We thank the Reviewer for his/her suggestion and have addressed this caveat in the Discussion. However, others have shown that the Sox10-Cre driver does not target all cranial neural crest cells (see Debbache et al., 2018; Jacques-Fricke et al., 2012; Hari et al., 2012). Therefore, we may miss certain populations of neural crest cells if we switch to this line. Importantly, Wnt1-Cre-mediated deletion of Elp1 is the precedent for previous FD animal studies, making our model appropriate for initial characterization of effects on the trigeminal ganglion. The use of alternative Cre drivers in future studies may provide unique insights into currently unknown mechanisms underlying FD, which is beyond the scope of our study.
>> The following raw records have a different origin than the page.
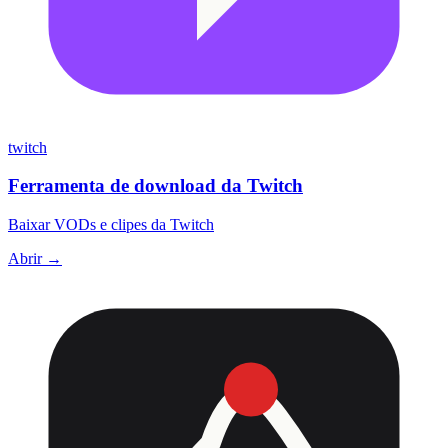
twitch
Ferramenta de download da Twitch
Baixar VODs e clipes da Twitch
Abrir →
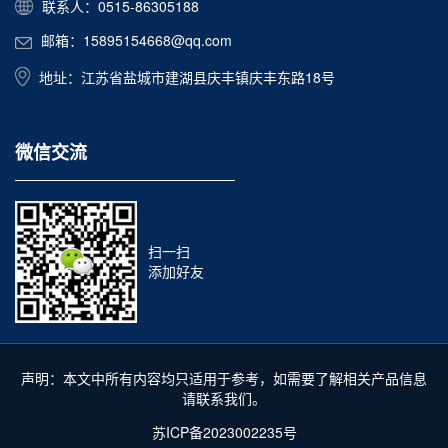
联系人：0515-86305188
邮箱：15895154668@qq.com
地址：江苏省盐城市建湖县庆丰镇庆丰东路18号
微信交流
扫一扫
添加好友
声明：本文中所有内容均只适用于参考，如需要了解相关产品信息
请联系我们。
苏ICP备2023002235号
– The authors quote 'we deduced that TrkA neurons in the trigeminal ganglion must be primarily neural crest-derived, while TrkB and TrkC neurons are placode-derived – a concept that has been alluded to in the literature, but not explicitly demonstrated'. This is an interesting novel finding, can this be strengthened by additional assessment models or techniques?

This is an excellent suggestion by the Reviewer that was also put forth by Reviewer 1 (Point #7). We have addressed this by crossing our Wnt1-Cre line with the ROSA^mT/mG reporter. As detailed in Point #1 above, we used this reporter mouse to distinguish neural crest-derived neurons and glia (green) from placode-derived neurons, which remain red. We performed section immunohistochemistry using antibodies to the different Trks and find that most TrkB- and C-expressing neurons are placode-derived, while neural crest cells give rise to the majority of TrkA-expressing neurons (Figure 8).